The Munster team ahead of the Railway Cup semi-final against Ulster, including Jimmy Doyle. The squad was: M Cashman, J Brohan, M Maher, John Doyle, T McGarry, A Wall, J Byrne, PJ Keane, J Condon, Jimmy Doyle, D Nealon, J Smith, Christy Ring, L Devaney, T English, F Walsh, T Cheasty. Picture: Connolly Collection/SPORTSFILE
The Munster team ahead of the Railway Cup semi-final against Ulster, including Jimmy Doyle. The squad was: M Cashman, J Brohan, M Maher, John Doyle, T McGarry, A Wall, J Byrne, PJ Keane, J Condon, Jimmy Doyle, D Nealon, J Smith, Christy Ring, L Devaney, T English, F Walsh, T Cheasty. Picture: Connolly Collection/SPORTSFILE

Jimmy told me that some of his best friends were from Cork, great players like Tony Maher, Willie Walsh, Denis Coughlan, and so many more.

He loved coming down to Leeside for Munster championship clashes and of meeting up with old Cork players.

Willie Walsh, a great player himself, being one of them, fondly recalls that friendship.

“Yes, we were great friends, I was at his retirement ‘do’ many years ago. He was such a wonderful man, such a humble human person.

“We got to play together for Munster, got a trip to the States out of it and myself, Jimmy, Noel Dwyer, and John O’Donoghue went pucking around with each other.

“I remember the three of them going into goal and I was taking shots at them.

“Jimmy was a very good goalkeeper too and he’d just put out his hand and stop my shots, saying to me, Willie you will have to do better that that.

“In 1966 I went to Croke Park for the Railway Cup final of that year just to see him play, he was a master craftsman, some of the scores that he got were unbelievable, a lot of them against Cork, but that’s the way it was.

“Tipp were very good then, you had the full-back trio of Kieran Carey, Mick Maher, and John Doyle, thank God they were gone before I started.

“I was proud to have been able to call him one of my great friends and when he died I was left without a very special man as a friend.’’

Tony Maher remembers him too. “I got to know Jimmy back in the ’60s and ’70s and we developed a great friendship.

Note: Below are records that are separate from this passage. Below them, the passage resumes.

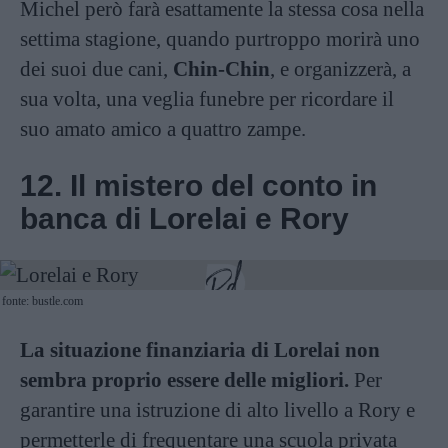
Michel però farà esattamente la stessa cosa nella
settima stagione, quando purtroppo morirà uno
dei suoi due cani,
Chin-Chin
, e organizzerà, a
sua volta, una veglia funebre per ricordare il
suo amato amico a quattro zampe.
12. Il mistero del conto in
banca di Lorelai e Rory
fonte: bustle.com
La situazione finanziaria di Lorelai non
sembra proprio essere delle migliori.
Per
garantire una istruzione di alto livello a Rory e
permetterle di frequentare una scuola privata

He would come out to the Barrs when he was down for a big game, he had great friends here and he idolised Ringy.”

Such sentiments would be expressed by so many whose lives he touched.

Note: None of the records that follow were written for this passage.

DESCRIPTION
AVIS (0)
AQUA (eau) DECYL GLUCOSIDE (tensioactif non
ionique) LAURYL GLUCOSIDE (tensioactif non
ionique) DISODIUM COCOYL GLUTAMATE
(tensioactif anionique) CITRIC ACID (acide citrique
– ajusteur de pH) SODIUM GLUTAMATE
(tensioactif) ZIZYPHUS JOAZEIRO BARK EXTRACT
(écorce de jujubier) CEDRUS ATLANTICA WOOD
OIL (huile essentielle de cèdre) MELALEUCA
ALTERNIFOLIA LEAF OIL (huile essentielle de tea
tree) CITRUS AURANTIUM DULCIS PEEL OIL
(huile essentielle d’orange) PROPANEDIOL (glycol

A stamp in the memory of hurling icon Jimmy Doyle, Tipperary.
A stamp in the memory of hurling icon Jimmy Doyle, Tipperary.

He was truly one of the greats, his record speaking for itself, six All-Ireland senior medals, nine Munster titles, seven national league medals and eight Railway Cup medals.

In the year of 1957, he played minor and senior for Tipperary on the same day in Croke Park, something unprecedented and something that will never happen again.

People went to games just to see him alone play and it was their privilege.

That Saturday afternoon in the home of hurling it was my privilege to meet him and in all my years following sport I can safely say without fear of being contradicted that it was one of the most uplifting experiences of my life.

To be in the company of one of your sporting heroes, a man of such talent but, above all, of such humility was special.

And it proved one thing, meeting one of your heroes can be a positive and not the negative some people say.

Jimmy Doyle was one of the greatest hurlers of all time, somebody revered as much outside of Tipperary as inside it.